Par Christophe Raffaillac, le 15 Mars 2017 dans INTERVIEW DE NOTAIRES - Le notaire et l'immobilier

Bien des questions se posent pour les couples qui détiennent un patrimoine. Et des solutions s'imposent s'ils ne sont pas mariés, comme en témoigne Maître Logeart, notaire à Reims.

Est-ce que beaucoup de couples, mariés ou non, viennent vous consulter avant d'acheter un bien immobilier ?

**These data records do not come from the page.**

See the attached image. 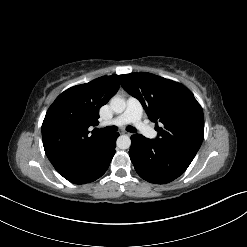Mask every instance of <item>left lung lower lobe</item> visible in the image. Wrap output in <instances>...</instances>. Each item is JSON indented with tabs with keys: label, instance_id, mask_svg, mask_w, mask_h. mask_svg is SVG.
<instances>
[{
	"label": "left lung lower lobe",
	"instance_id": "left-lung-lower-lobe-1",
	"mask_svg": "<svg viewBox=\"0 0 247 247\" xmlns=\"http://www.w3.org/2000/svg\"><path fill=\"white\" fill-rule=\"evenodd\" d=\"M130 159L144 180L164 184L185 172L193 159L171 152L140 134L131 136Z\"/></svg>",
	"mask_w": 247,
	"mask_h": 247
}]
</instances>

Me Logeart : dès lors que des clients ont pour projet de signer un compromis ou une promesse de vente, je les invite à venir me rencontrer pour aborder le mode de financement du bien. D'où proviennent les fonds, qui rembourse le crédit, y a-t-il un apport personnel… autant de questions qui permettent de préciser dans l'acte les apports respectifs de chacun. Ce qui est d'autant plus important pour des couples mariés sous le régime de la séparation de biens, pacsés ou concubins. Ces précautions visant à identifier les contributions financières de chacun, qui seront gages de bonnes solutions en cas de séparation.

Quelles sont leurs principales questions et préoccupations ?

Me Logeart : les acquéreurs, quel que soit leur statut dans le couple, aspirent à acheter ensemble et à disposer du bien à parts égales. Mais il est important d'attirer leur attention sur la détermination de la quote-part indivise pour les concubins et partenaires de pacs notamment. Cette répartition s'effectue en fonction des apports de chacun et/ou de la contribution dans le remboursement du prêt immobilier par exemple. En effet, cette quote-part permet de fixer la valeur qui revient à chacun en cas de revente.

Quelles sont les conséquences d'un décès ?

Me Logeart : Il faut savoir que les partenaires ou concubins ne profitent pas au moment du décès du droit viager au logement sur le bien à usage de résidence principale du couple. Ce droit est réservé au seul conjoint survivant. Il est donc nécessaire d'envisager la rédaction d'un testament réciproque pour que le partenaire ou concubin survivant puisse profiter pleinement du bien, pendant toute sa vie, après la disparition de l'autre. Il conviendra surtout, pour gommer toute fiscalité successorale confiscatoire (droits de succession de 60 %), de prévoir un pacs pour les concubins.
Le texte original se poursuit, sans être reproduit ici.